GMeta
A Generic Formal Metatheory Framework
for First-Order Representations
GMeta is a generic framework for first-order representations of variable binding that provides once and for all many of the so-called infrastructure lemmas and definitions required in mechanization of formal metatheory. The framework employs datatype-generic programming and modular programming techniques to provide a universe representing a family of datatypes. This universe is generic in two different ways:
- Language-generic: The universe is language-generic in the sense that several object languages can be represented in the universe;
- Representation-generic: The universe is representation-generic in the sense that the particular choice of first-order representations (for example, locally nameless or de Bruijn representations) is parameterizable. This form of generic programming is based on modular programming in the style of ML-modules.
Using this universe, several libraries providing generic infrastructure lemmas and definitions are implemented. These libraries are then used in case studies based on the POPLmark challenge, showing that dealing with challenging binding constructs, like the ones found in System System F with subtyping (F<:), is possible with GMeta. All of GMeta's generic infrastructure is implemented in Coq, ensuring the soundness of the generic infrastructure. Furthermore, due to GMeta's modular design, the libraries can be easily used, extended and customized by end users.
GMeta Library
The figure below shows an overview of the modular structure of GMeta. The structure is hierarchical, with the more general modules at the top and the more specific modules at the bottom:
- DGP Layer: The core DGP infrastructure is defined at the top-most layer. The main component is a universe that acts as a generic language that the lower-level modules use to define the infrastructure lemmas and definitions.
- Representation Layer: This layer is where the generic infrastructure lemmas and definitions for particular first-order representations are defined. GMeta currently supports locally nameless and de Bruijn representations, and we are planning to support more representations in the future.
- Isomorphism Layer: This layer provides simple module signatures for isomorphisms that serve as interfaces between the object language and its representation in the generic language. The adequacy of the object language representation follows from the isomorphism laws.
- Templates Layer: This layer provides templates for the basic infrastructure lemmas and definitions required by particular meta-theoretical developments. Templates are ML-style functors parametrized by isomorphisms between the syntactic sorts of object language and their corresponding representations in the generic language.

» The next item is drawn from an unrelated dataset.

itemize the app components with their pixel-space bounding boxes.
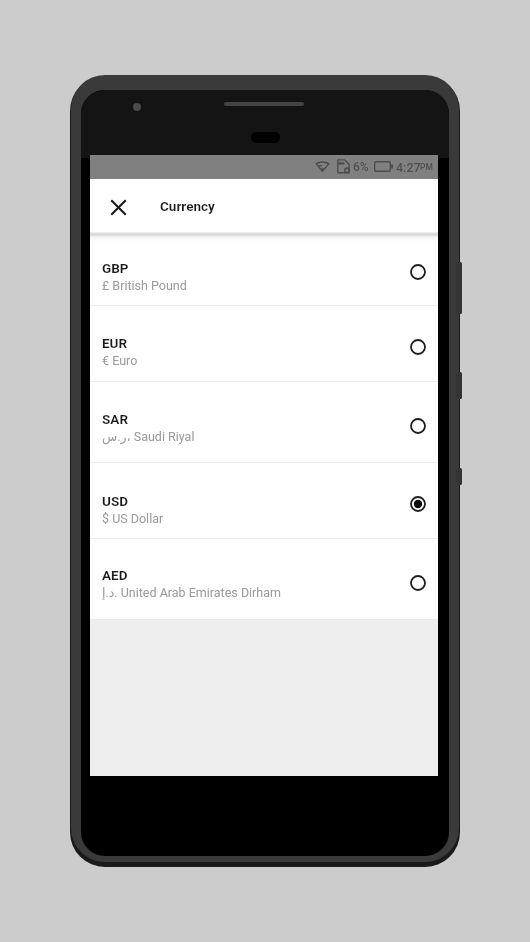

- End User Layer: End users will use GMeta's libraries to develop metatheory for particular object languages: the simply typed lambda calculus (STLC) or the System F<: are used in our case studies.
Library Codes
DGP Layer | DGP_Core | Source | HTML |
---|---|---|---|
Representations Layer |
LNameless_Meta | Source | HTML |
LNameless_Meta_Env | Source | HTML | |
deBruijn_Meta | Source | HTML | |
deBruijn_Meta_Env | Source | HTML | |
Isomorphisms Layer |
LNameless_Isomorphism | Source | HTML |
deBruijn_Isomorphism | Source | HTML | |
Templates Layer |
LN_Template | Source | HTML |
LN_Template_One_Sort | Source | HTML | |
LN_Template_Two_Sort | Source | HTML | |
dB_Template | Source | HTML | |
dB_Template_Two_Sort | Source | HTML |
Isomorphism Generator
Download
Installation
There is a "build.sh" file in the directory. To build the generator
simple execute that file:
> ./build.sh
Now you should have a "genIsos" executable in your directory.

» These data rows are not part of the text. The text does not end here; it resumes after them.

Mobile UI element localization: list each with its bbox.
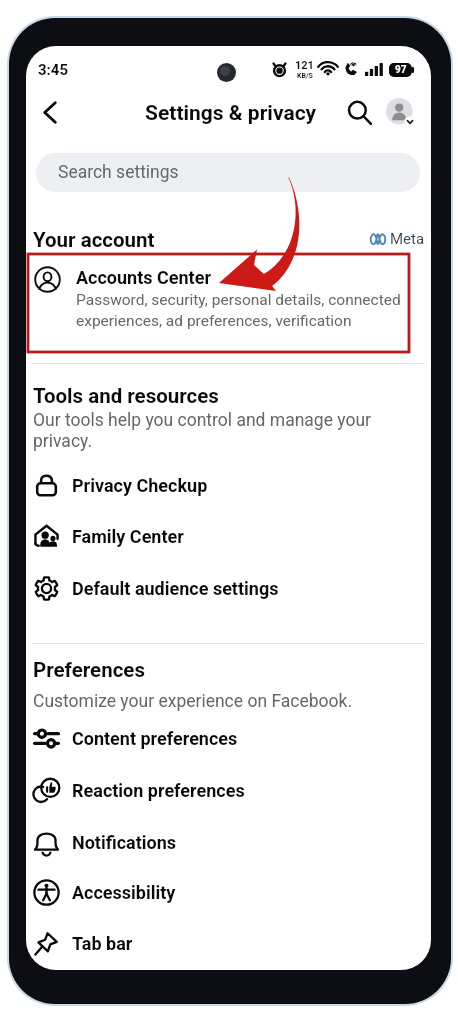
staticText: Privacy Checkup [72, 475, 208, 496]
staticText: Notifications [72, 832, 177, 853]
staticText: Default audience settings [72, 578, 279, 599]
staticText: Settings & privacy [145, 101, 317, 126]
staticText: Accounts Center [76, 267, 211, 288]
staticText: KB/S [297, 72, 313, 80]
button[interactable]: Default audience settings [26, 563, 431, 613]
staticText: Password, security, personal details, co… [76, 291, 417, 330]
staticText: 3:45 [38, 61, 69, 79]
button[interactable]: Content preferences [26, 713, 431, 763]
staticText: Family Center [72, 526, 184, 547]
staticText: Accessibility [72, 882, 176, 903]
staticText: Meta [390, 230, 425, 248]
button[interactable]: Accounts Center [26, 258, 431, 346]
button[interactable]: Back [28, 90, 72, 134]
button[interactable]: Your profile [386, 98, 416, 128]
staticText: Tools and resources [33, 384, 219, 408]
button[interactable]: Privacy Checkup [26, 460, 431, 510]
staticText: 121 [295, 59, 314, 72]
staticText: Your account [33, 228, 155, 252]
staticText: Our tools help you control and manage yo… [33, 410, 372, 431]
staticText: 97 [395, 64, 407, 76]
button[interactable]: Search settings [36, 153, 420, 192]
button[interactable]: Search [338, 91, 382, 135]
staticText: Reaction preferences [72, 780, 245, 801]
staticText: privacy. [33, 431, 93, 452]
button[interactable]: Accessibility [26, 867, 431, 917]
staticText: Tab bar [72, 933, 133, 954]
staticText: Content preferences [72, 728, 238, 749]
button[interactable]: Family Center [26, 511, 431, 561]
button[interactable]: Notifications [26, 817, 431, 867]
staticText: Customize your experience on Facebook. [33, 691, 352, 712]
button[interactable]: Reaction preferences [26, 765, 431, 815]
staticText: Search settings [58, 162, 179, 183]
staticText: Preferences [33, 658, 145, 682]
button[interactable]: Tab bar [26, 918, 431, 968]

- Either copy it to the main directory of your coq development
- Put genIsos somewhere in your PATH
Papers
- GMeta: A Generic Formal Metatheory Framework for First-Order Representations. Gyesik Lee, Bruno C. d. S. Oliveira, Sungkeun Cho, and Kwangkeun Yi. ESOP 2012: The 22nd European Symposium on Programming.
Tutorial
Here we give an explanation how to formalize the metatheory of the simply typed lambda calculus (STLC) using GMeta. The formalization can be done in four steps.
- Defining Syntax: The first step is to define the syntax for the object language
that is going to be formalized, using one of the first-order representations
supported by GMeta.
- In case of STLC, the sets of pseudo-types and pseudo-terms should be defined by the user. Cf. 1. step in Syntax or in Isomorphism.
- Defining isomorphisms for interfacing with GMeta: The second step is
to provide annotations to guide the isomorphism generation tool
to produce the isomorphism modules automatically. Cf. 1. and 2. step
in Syntax.
- The isomorphisms can be created manually. Cf. 2. step in Isomorphism.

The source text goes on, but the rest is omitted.